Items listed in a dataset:
───
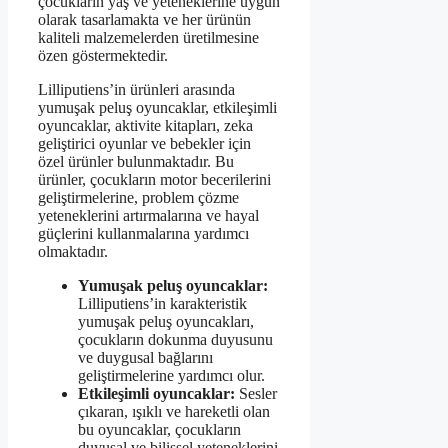
çocukların yaş ve yeteneklerine uygun
olarak tasarlamakta ve her ürünün
kaliteli malzemelerden üretilmesine
özen göstermektedir.
Lilliputiens’in ürünleri arasında
yumuşak peluş oyuncaklar, etkileşimli
oyuncaklar, aktivite kitapları, zeka
geliştirici oyunlar ve bebekler için
özel ürünler bulunmaktadır. Bu
ürünler, çocukların motor becerilerini
geliştirmelerine, problem çözme
yeteneklerini artırmalarına ve hayal
güçlerini kullanmalarına yardımcı
olmaktadır.
Yumuşak peluş oyuncaklar:
Lilliputiens’in karakteristik
yumuşak peluş oyuncakları,
çocukların dokunma duyusunu
ve duygusal bağlarını
geliştirmelerine yardımcı olur.
Etkileşimli oyuncaklar:
Sesler
çıkaran, ışıklı ve hareketli olan
bu oyuncaklar, çocukların
duyusal ve bilişsel yeteneklerini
───
• EXERCISE REQUIREMENTS: When a record holds a picture, leave that picture out; copy the rest verbatim.

• ANSWER SECTION:
çocukların yaş ve yeteneklerine uygun
olarak tasarlamakta ve her ürünün
kaliteli malzemelerden üretilmesine
özen göstermektedir.
Lilliputiens’in ürünleri arasında
yumuşak peluş oyuncaklar, etkileşimli
oyuncaklar, aktivite kitapları, zeka
geliştirici oyunlar ve bebekler için
özel ürünler bulunmaktadır. Bu
ürünler, çocukların motor becerilerini
geliştirmelerine, problem çözme
yeteneklerini artırmalarına ve hayal
güçlerini kullanmalarına yardımcı
olmaktadır.
Yumuşak peluş oyuncaklar:
Lilliputiens’in karakteristik
yumuşak peluş oyuncakları,
çocukların dokunma duyusunu
ve duygusal bağlarını
geliştirmelerine yardımcı olur.
Etkileşimli oyuncaklar:
Sesler
çıkaran, ışıklı ve hareketli olan
bu oyuncaklar, çocukların
duyusal ve bilişsel yeteneklerini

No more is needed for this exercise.